Start of Input data

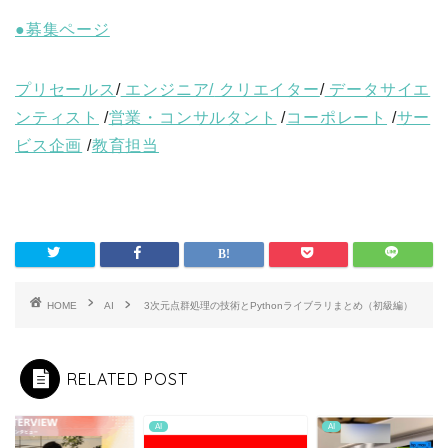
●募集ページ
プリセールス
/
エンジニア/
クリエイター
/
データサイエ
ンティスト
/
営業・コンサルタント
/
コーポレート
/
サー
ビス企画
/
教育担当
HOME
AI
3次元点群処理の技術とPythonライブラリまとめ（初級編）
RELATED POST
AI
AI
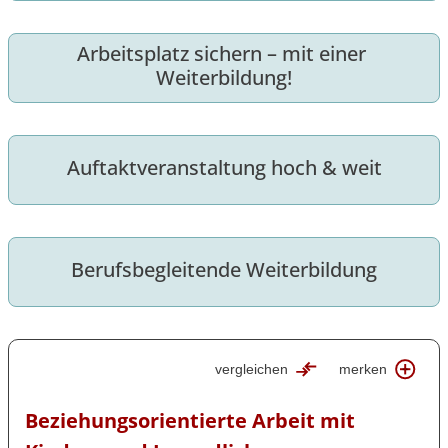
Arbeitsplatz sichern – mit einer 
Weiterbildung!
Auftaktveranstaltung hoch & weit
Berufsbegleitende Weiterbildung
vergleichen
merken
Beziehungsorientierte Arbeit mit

End of Input data
Start of Input data

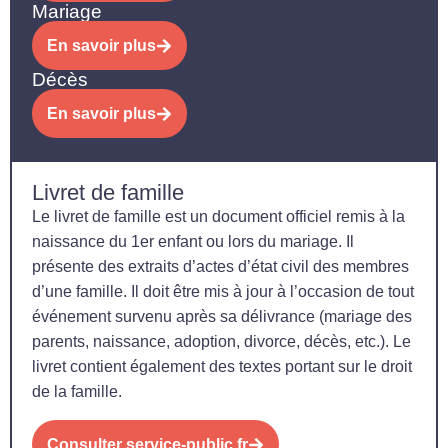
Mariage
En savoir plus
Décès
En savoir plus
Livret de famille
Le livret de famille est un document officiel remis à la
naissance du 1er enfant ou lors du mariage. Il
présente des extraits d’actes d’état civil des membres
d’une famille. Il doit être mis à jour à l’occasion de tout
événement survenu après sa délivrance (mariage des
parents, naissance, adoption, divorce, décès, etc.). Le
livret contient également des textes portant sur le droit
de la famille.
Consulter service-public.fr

End of Input data
Start of Input data

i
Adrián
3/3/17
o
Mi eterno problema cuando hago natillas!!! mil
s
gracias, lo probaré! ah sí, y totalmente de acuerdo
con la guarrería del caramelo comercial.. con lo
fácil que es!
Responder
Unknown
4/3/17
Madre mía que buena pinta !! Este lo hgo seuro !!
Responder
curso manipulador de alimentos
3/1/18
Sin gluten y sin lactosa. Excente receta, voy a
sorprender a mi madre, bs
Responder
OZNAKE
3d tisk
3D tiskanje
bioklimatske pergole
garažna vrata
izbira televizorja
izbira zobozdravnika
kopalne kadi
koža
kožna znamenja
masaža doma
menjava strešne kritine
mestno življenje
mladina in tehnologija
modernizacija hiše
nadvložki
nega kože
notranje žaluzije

End of Input data

_The problem_
Find the line with "gracias, lo probaré!" in the entries above. Retype it and each line after it, exactly, through the line with "notranje žaluzije", and stop there.

_The completed task_
gracias, lo probaré! ah sí, y totalmente de acuerdo
con la guarrería del caramelo comercial.. con lo
fácil que es!
Responder
Unknown
4/3/17
Madre mía que buena pinta !! Este lo hgo seuro !!
Responder
curso manipulador de alimentos
3/1/18
Sin gluten y sin lactosa. Excente receta, voy a
sorprender a mi madre, bs
Responder
OZNAKE
3d tisk
3D tiskanje
bioklimatske pergole
garažna vrata
izbira televizorja
izbira zobozdravnika
kopalne kadi
koža
kožna znamenja
masaža doma
menjava strešne kritine
mestno življenje
mladina in tehnologija
modernizacija hiše
nadvložki
nega kože
notranje žaluzije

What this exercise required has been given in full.